Sample (proof of concept) for data fetching with Amazon Lambda & SQS


I wanted to see if I can develop a way to query and get data from a database, without directly querying the database from the client. I wanted to try to implement a data retrieval request-response model, just using AWS’s fully managed services.

But since Amazon Lambda does not have a way to return data after invokation, it seemed extremely hard, if not impossible, to create such a thing.

I thought that if I use it together with SQS long-polling, it may be possible to implement an asynchronous data retrieval request.
So this is a proof-of-concept showing how that can be done.


Being able to fetch data just with Lambda & SQS means that entire application backends can be made just with this technology and a database; Without managing any EC2 instances (a 2-Tier architecture, in AWS terms).

This proof-of-concept only uses fetch_id as a primary key to retrieve data, but this idea can be extended to executing more complex queries, or even passing raw SQL queries over Lambda into RDS.
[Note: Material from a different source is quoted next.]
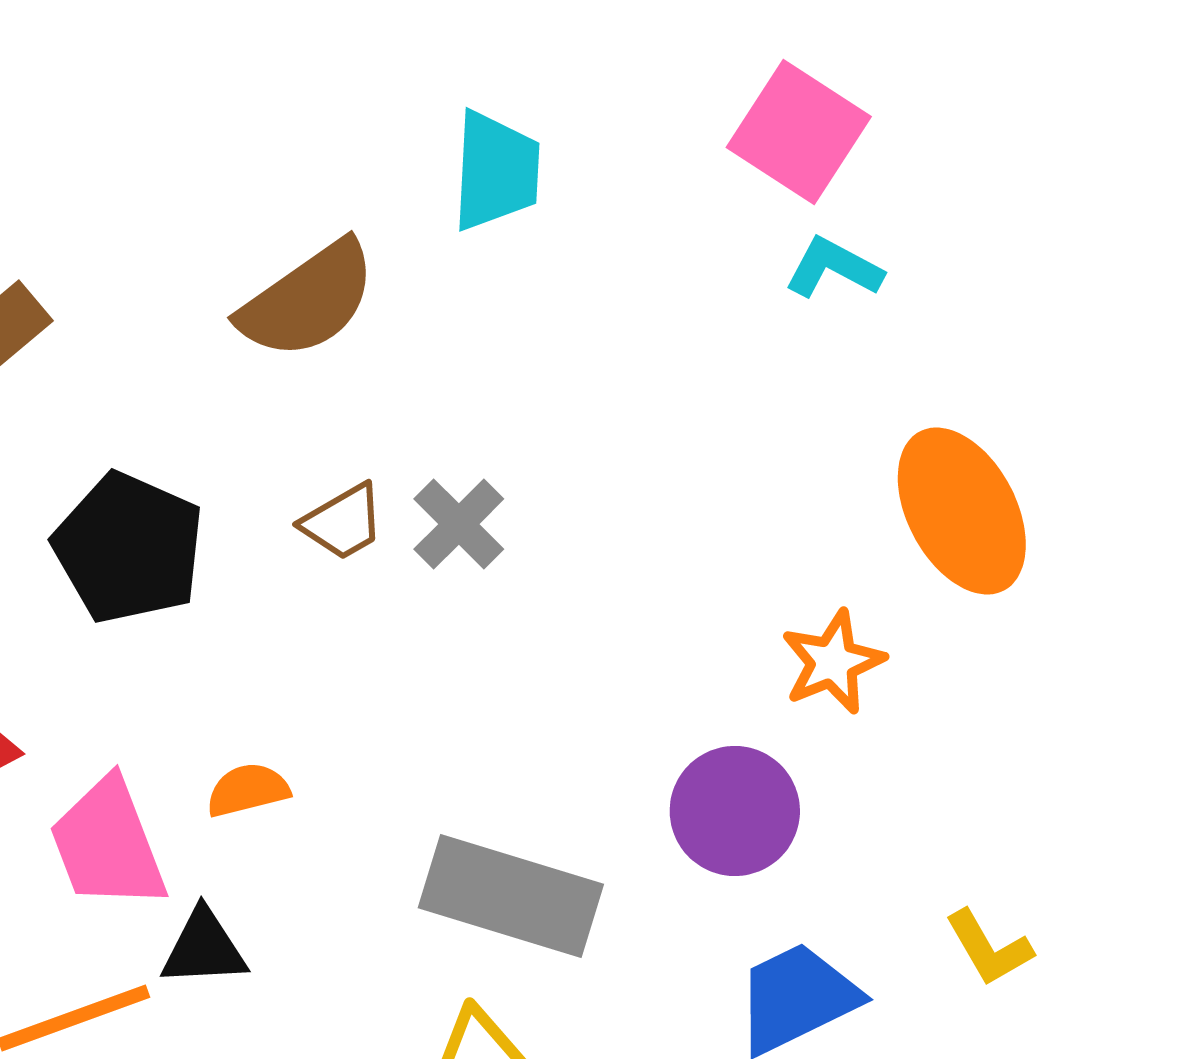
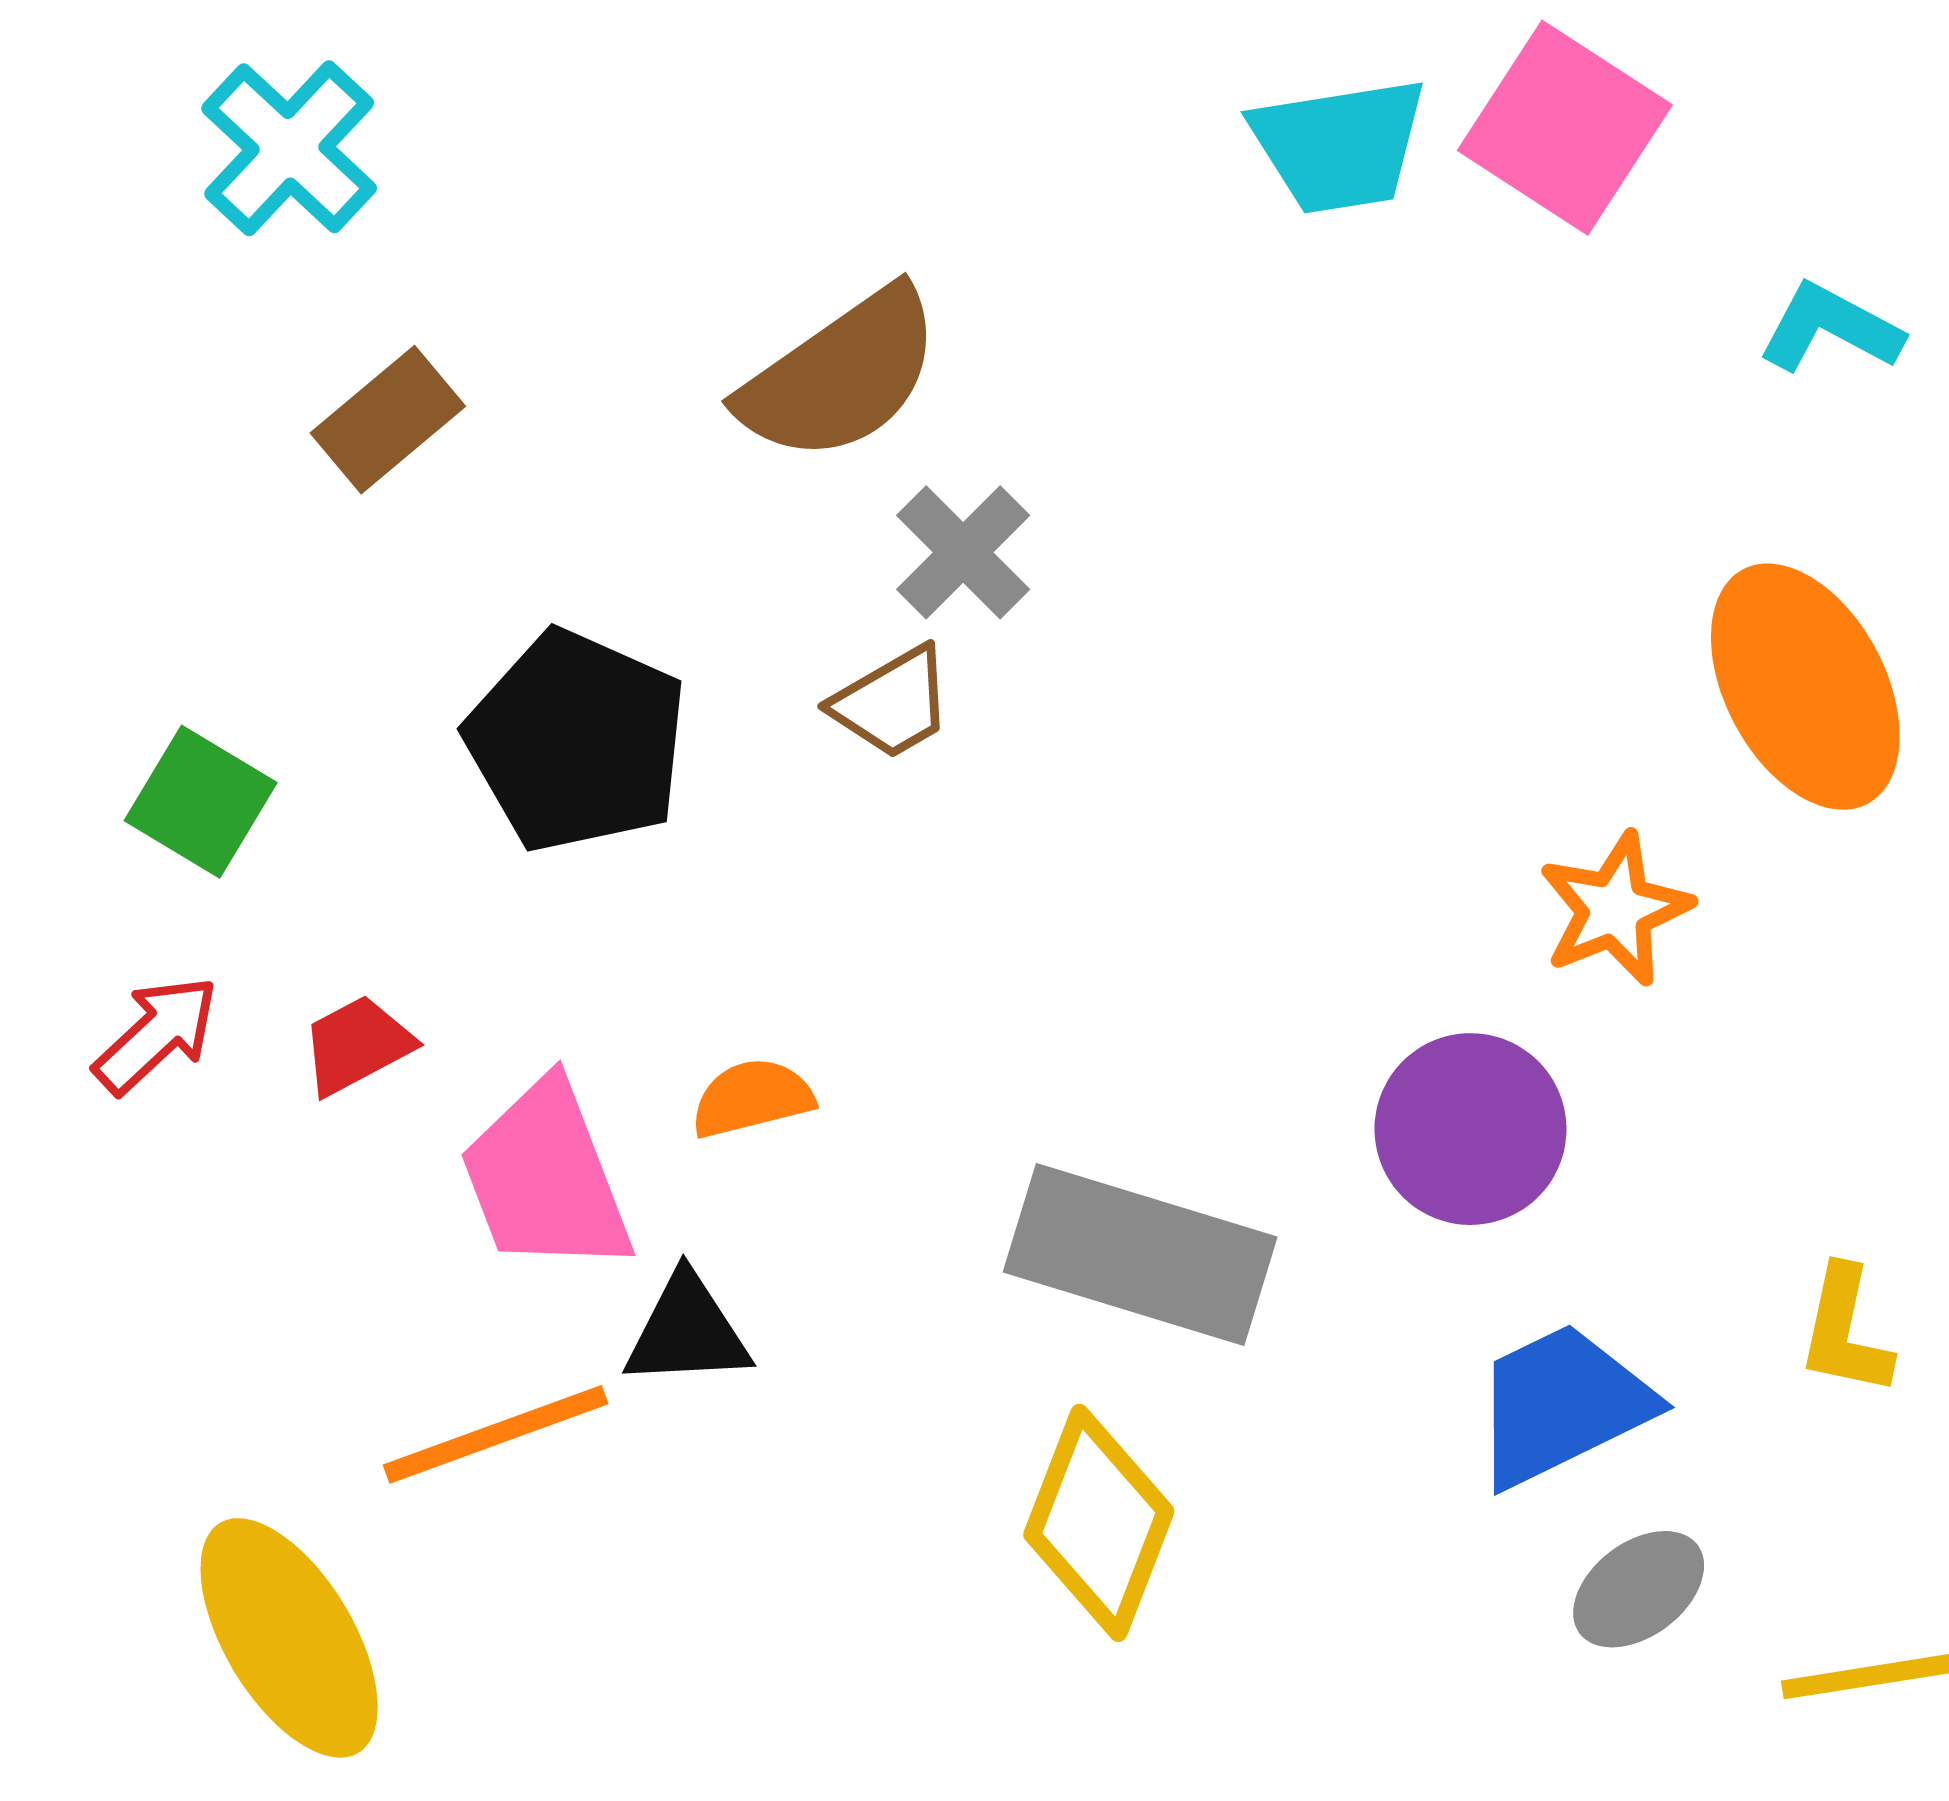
cyan trapezoid: (496, 171) -> (1339, 145), moved, turned 78
cyan L-shape: (834, 268) -> (1830, 328), moved
gray cross: (459, 524) -> (963, 552), moved
yellow L-shape: (989, 948) -> (1845, 1331), turned 42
Since this fetching goes through multiple HTTP request, the response time is not optimal (3~5 seconds on my environment).

How it Works

  1. Set up:
  2. Create a SQS queue with the name “user-queue-{user_id}”, where {user_id} will be the unique ID of the user who will retrieve data.
    (In a real life setting, each users’ SQS should be automatically created upon the creation of that user.)
  3. In index.html, set LambdaDataFetcher.queueUrlPrefix to the queue URL, without the {user_id} part.
    (This is so that you can dynamically create queueUrls for each user.)
  4. Create a Lambda function with the dataFetchLambda.js included. (In a real life setting, create an external database, whether RDS or DynamoDB, and store data there. Since this is a sample I do not have an external database; Instead I just have a JSON that acts like a database)

  5. In index.html, LambdaDataFetcher.fetchData() is called with two arguments - fetchId and userId.
    fetchId will be the primary key ID of the data you want, and userId will be the unique ID of the user (same as the ID in the queue URL).

  6. Inside fetchData(), first a sqs.receiveMessage() will be executed. This is a long-polling request for SQS, and its URL will be the queue URL created earlier with the userId.
    The timeout is arbitarily set at 10 seconds.

  7. Next, a lambda.invokeAsync() is executed on the function created earlier. As an argument, a custom event data is sent with three parameters:
    • fetch_id : The fetchId passed in as an argument (primary key of the data you want)
    • sqs_queue_url : The queue URL which you are currently long-polling on
    • nonce : A random nonce created upon this unique request
  8. Inside the Lambda function, it will look for the data with the fetch_id and stringify its data as a JSON string.

  9. The Lambda function will then execute a sqs.sendMessage() to the sqs_queue_url which was passed in. It will have two parameters in the Message Body:
    • nonce : The exactly same nonce passed in the event data
    • data : The JSON string of the data
  10. Back at index.html, the SQS which was long-polling will then receive the message sent by Lambda. It will check if the nonce is exactly the same as the nonce sent upon invokation, to check that it hasn’t received a different object than the one it requested.

  11. If the nonce matches, the data is considered valid, is returned to the callback function of fetchData().

  12. Finally it will call sqs.deleteMessage() to delete the message it successfully received.